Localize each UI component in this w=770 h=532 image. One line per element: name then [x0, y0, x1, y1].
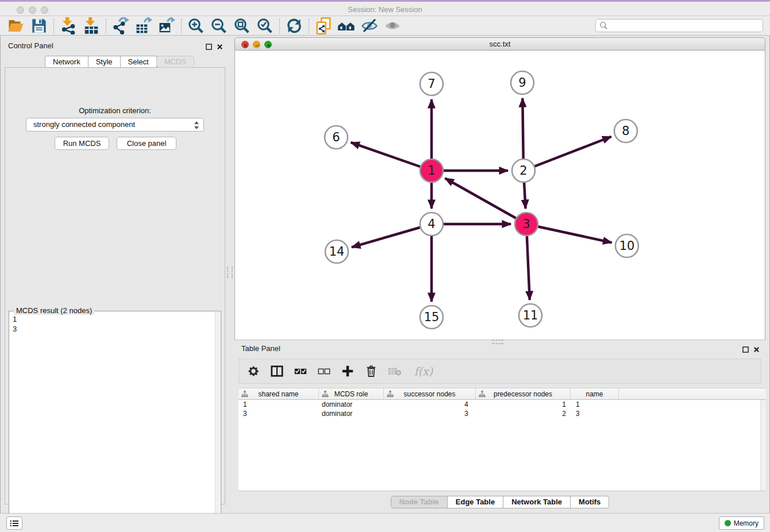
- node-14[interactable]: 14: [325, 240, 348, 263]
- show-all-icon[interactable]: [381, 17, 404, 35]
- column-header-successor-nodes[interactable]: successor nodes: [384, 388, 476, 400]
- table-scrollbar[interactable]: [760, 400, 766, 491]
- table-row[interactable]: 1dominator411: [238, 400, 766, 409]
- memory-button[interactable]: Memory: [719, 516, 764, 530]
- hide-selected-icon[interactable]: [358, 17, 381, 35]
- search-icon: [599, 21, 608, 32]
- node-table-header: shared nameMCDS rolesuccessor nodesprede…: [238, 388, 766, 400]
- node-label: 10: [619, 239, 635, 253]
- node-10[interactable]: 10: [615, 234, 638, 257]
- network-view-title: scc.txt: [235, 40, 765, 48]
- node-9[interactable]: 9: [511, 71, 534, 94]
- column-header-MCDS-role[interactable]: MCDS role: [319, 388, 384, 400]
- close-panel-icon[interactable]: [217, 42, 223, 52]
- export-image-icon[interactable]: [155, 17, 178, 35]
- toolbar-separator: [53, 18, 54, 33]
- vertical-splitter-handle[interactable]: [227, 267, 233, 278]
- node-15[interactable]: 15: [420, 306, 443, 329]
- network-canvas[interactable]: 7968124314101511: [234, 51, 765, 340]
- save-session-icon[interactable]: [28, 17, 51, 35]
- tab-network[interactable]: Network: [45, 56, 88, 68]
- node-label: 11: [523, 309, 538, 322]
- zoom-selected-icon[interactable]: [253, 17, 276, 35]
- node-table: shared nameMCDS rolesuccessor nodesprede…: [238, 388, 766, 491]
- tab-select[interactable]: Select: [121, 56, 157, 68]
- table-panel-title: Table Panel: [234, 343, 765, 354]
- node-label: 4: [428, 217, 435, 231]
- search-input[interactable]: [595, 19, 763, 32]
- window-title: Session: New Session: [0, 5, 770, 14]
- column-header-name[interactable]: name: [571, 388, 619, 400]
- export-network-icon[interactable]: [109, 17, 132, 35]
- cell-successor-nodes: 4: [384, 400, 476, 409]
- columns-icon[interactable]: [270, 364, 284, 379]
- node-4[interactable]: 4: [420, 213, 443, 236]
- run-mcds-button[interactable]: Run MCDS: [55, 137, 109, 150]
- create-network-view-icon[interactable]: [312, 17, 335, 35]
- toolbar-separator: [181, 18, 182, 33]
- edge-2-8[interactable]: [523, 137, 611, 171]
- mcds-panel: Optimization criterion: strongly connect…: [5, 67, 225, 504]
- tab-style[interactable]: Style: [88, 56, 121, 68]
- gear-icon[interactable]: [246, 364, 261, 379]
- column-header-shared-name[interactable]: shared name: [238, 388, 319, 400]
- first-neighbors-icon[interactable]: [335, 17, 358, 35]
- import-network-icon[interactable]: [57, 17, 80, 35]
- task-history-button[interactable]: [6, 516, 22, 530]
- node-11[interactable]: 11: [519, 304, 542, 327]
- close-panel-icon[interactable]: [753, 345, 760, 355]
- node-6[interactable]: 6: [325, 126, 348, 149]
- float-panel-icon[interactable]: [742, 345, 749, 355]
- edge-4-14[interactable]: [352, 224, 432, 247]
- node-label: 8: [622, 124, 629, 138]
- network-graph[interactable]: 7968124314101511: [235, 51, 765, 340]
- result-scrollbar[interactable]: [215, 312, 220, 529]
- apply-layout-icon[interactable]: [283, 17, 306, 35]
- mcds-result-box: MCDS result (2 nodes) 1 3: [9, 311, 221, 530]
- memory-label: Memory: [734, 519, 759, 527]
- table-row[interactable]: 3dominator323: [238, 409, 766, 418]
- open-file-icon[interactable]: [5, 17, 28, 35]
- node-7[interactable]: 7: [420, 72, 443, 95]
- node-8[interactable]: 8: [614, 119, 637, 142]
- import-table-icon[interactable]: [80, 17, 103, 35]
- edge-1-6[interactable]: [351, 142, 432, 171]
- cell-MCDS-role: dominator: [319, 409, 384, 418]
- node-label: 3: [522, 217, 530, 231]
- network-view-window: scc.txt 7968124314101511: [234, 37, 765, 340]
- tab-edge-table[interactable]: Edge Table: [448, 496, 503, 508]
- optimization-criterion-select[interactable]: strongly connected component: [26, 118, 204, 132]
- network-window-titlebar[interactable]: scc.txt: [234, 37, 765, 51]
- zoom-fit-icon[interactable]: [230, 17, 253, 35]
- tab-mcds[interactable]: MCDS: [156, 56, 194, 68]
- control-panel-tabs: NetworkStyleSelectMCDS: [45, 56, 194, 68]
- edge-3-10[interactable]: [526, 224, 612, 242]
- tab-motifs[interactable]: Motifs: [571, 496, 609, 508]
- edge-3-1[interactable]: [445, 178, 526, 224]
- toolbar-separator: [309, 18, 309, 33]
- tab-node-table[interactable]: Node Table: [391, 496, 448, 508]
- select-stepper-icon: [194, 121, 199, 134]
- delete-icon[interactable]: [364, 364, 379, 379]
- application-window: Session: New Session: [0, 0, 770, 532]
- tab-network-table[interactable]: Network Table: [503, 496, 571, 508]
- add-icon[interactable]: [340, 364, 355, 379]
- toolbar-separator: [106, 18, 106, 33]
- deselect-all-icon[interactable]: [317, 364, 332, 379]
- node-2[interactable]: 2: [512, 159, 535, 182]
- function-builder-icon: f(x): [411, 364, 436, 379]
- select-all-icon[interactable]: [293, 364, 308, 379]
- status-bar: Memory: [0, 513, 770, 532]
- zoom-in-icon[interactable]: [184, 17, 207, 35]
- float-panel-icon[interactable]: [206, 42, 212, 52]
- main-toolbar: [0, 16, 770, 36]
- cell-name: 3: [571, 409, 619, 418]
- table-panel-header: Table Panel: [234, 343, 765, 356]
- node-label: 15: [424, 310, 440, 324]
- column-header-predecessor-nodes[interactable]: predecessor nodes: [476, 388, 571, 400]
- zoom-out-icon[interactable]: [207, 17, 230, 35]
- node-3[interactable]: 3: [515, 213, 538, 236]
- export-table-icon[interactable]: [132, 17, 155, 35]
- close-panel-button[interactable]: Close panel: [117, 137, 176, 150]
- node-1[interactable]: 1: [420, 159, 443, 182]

------------------------------------

YOUR TASK ▸ The listing above is to be retyped exactly, with all pictures left out.

EXERCISE RESULT ▸
Localize each UI component in this w=770 h=532 image. One line per element: name then [x0, y0, x1, y1].
- node-14[interactable]: 14: [325, 240, 348, 263]
- show-all-icon[interactable]: [381, 17, 404, 35]
- column-header-successor-nodes[interactable]: successor nodes: [384, 388, 476, 400]
- table-scrollbar[interactable]: [760, 400, 766, 491]
- table-row[interactable]: 1dominator411: [238, 400, 766, 409]
- memory-button[interactable]: Memory: [719, 516, 764, 530]
- hide-selected-icon[interactable]: [358, 17, 381, 35]
- search-icon: [599, 21, 608, 32]
- node-table-header: shared nameMCDS rolesuccessor nodesprede…: [238, 388, 766, 400]
- node-label: 10: [619, 239, 635, 253]
- node-10[interactable]: 10: [615, 234, 638, 257]
- network-view-title: scc.txt: [235, 40, 765, 48]
- node-9[interactable]: 9: [511, 71, 534, 94]
- column-header-MCDS-role[interactable]: MCDS role: [319, 388, 384, 400]
- close-panel-icon[interactable]: [217, 42, 223, 52]
- export-image-icon[interactable]: [155, 17, 178, 35]
- toolbar-separator: [53, 18, 54, 33]
- vertical-splitter-handle[interactable]: [227, 267, 233, 278]
- node-15[interactable]: 15: [420, 306, 443, 329]
- network-canvas[interactable]: 7968124314101511: [234, 51, 765, 340]
- save-session-icon[interactable]: [28, 17, 51, 35]
- tab-network[interactable]: Network: [45, 56, 88, 68]
- node-label: 11: [523, 309, 538, 322]
- zoom-selected-icon[interactable]: [253, 17, 276, 35]
- node-table: shared nameMCDS rolesuccessor nodesprede…: [238, 388, 766, 491]
- tab-select[interactable]: Select: [121, 56, 157, 68]
- table-panel-title: Table Panel: [234, 343, 765, 354]
- node-label: 4: [428, 217, 435, 231]
- search-input[interactable]: [595, 19, 763, 32]
- window-title: Session: New Session: [0, 5, 770, 14]
- column-header-name[interactable]: name: [571, 388, 619, 400]
- export-network-icon[interactable]: [109, 17, 132, 35]
- cell-successor-nodes: 4: [384, 400, 476, 409]
- columns-icon[interactable]: [270, 364, 284, 379]
- node-4[interactable]: 4: [420, 213, 443, 236]
- run-mcds-button[interactable]: Run MCDS: [55, 137, 109, 150]
- create-network-view-icon[interactable]: [312, 17, 335, 35]
- toolbar-separator: [181, 18, 182, 33]
- edge-2-8[interactable]: [523, 137, 611, 171]
- mcds-panel: Optimization criterion: strongly connect…: [5, 67, 225, 504]
- tab-style[interactable]: Style: [88, 56, 121, 68]
- gear-icon[interactable]: [246, 364, 261, 379]
- column-header-shared-name[interactable]: shared name: [238, 388, 319, 400]
- first-neighbors-icon[interactable]: [335, 17, 358, 35]
- import-network-icon[interactable]: [57, 17, 80, 35]
- task-history-button[interactable]: [6, 516, 22, 530]
- node-11[interactable]: 11: [519, 304, 542, 327]
- close-panel-icon[interactable]: [753, 345, 760, 355]
- node-6[interactable]: 6: [325, 126, 348, 149]
- float-panel-icon[interactable]: [742, 345, 749, 355]
- edge-4-14[interactable]: [352, 224, 432, 247]
- node-label: 8: [622, 124, 629, 138]
- network-graph[interactable]: 7968124314101511: [235, 51, 765, 340]
- result-scrollbar[interactable]: [215, 312, 220, 529]
- apply-layout-icon[interactable]: [283, 17, 306, 35]
- mcds-result-box: MCDS result (2 nodes) 1 3: [9, 311, 221, 530]
- memory-label: Memory: [734, 519, 759, 527]
- table-row[interactable]: 3dominator323: [238, 409, 766, 418]
- open-file-icon[interactable]: [5, 17, 28, 35]
- node-7[interactable]: 7: [420, 72, 443, 95]
- node-8[interactable]: 8: [614, 119, 637, 142]
- import-table-icon[interactable]: [80, 17, 103, 35]
- edge-1-6[interactable]: [351, 142, 432, 171]
- cell-MCDS-role: dominator: [319, 409, 384, 418]
- node-label: 3: [522, 217, 530, 231]
- network-view-window: scc.txt 7968124314101511: [234, 37, 765, 340]
- tab-edge-table[interactable]: Edge Table: [448, 496, 503, 508]
- optimization-criterion-select[interactable]: strongly connected component: [26, 118, 204, 132]
- network-window-titlebar[interactable]: scc.txt: [234, 37, 765, 51]
- zoom-fit-icon[interactable]: [230, 17, 253, 35]
- tab-mcds[interactable]: MCDS: [156, 56, 194, 68]
- control-panel-tabs: NetworkStyleSelectMCDS: [45, 56, 194, 68]
- edge-3-10[interactable]: [526, 224, 612, 242]
- tab-motifs[interactable]: Motifs: [571, 496, 609, 508]
- edge-3-1[interactable]: [445, 178, 526, 224]
- toolbar-separator: [309, 18, 309, 33]
- tab-node-table[interactable]: Node Table: [391, 496, 448, 508]
- select-stepper-icon: [194, 121, 199, 134]
- delete-icon[interactable]: [364, 364, 379, 379]
- application-window: Session: New Session: [0, 0, 770, 532]
- tab-network-table[interactable]: Network Table: [503, 496, 571, 508]
- add-icon[interactable]: [340, 364, 355, 379]
- toolbar-separator: [106, 18, 106, 33]
- deselect-all-icon[interactable]: [317, 364, 332, 379]
- node-2[interactable]: 2: [512, 159, 535, 182]
- function-builder-icon: f(x): [411, 364, 436, 379]
- select-all-icon[interactable]: [293, 364, 308, 379]
- status-bar: Memory: [0, 513, 770, 532]
- zoom-in-icon[interactable]: [184, 17, 207, 35]
- float-panel-icon[interactable]: [206, 42, 212, 52]
- main-toolbar: [0, 16, 770, 36]
- cell-name: 3: [571, 409, 619, 418]
- table-panel-header: Table Panel: [234, 343, 765, 356]
- node-label: 15: [424, 310, 440, 324]
- column-header-predecessor-nodes[interactable]: predecessor nodes: [476, 388, 571, 400]
- zoom-out-icon[interactable]: [207, 17, 230, 35]
- node-3[interactable]: 3: [515, 213, 538, 236]
- export-table-icon[interactable]: [132, 17, 155, 35]
- close-panel-button[interactable]: Close panel: [117, 137, 176, 150]
- node-1[interactable]: 1: [420, 159, 443, 182]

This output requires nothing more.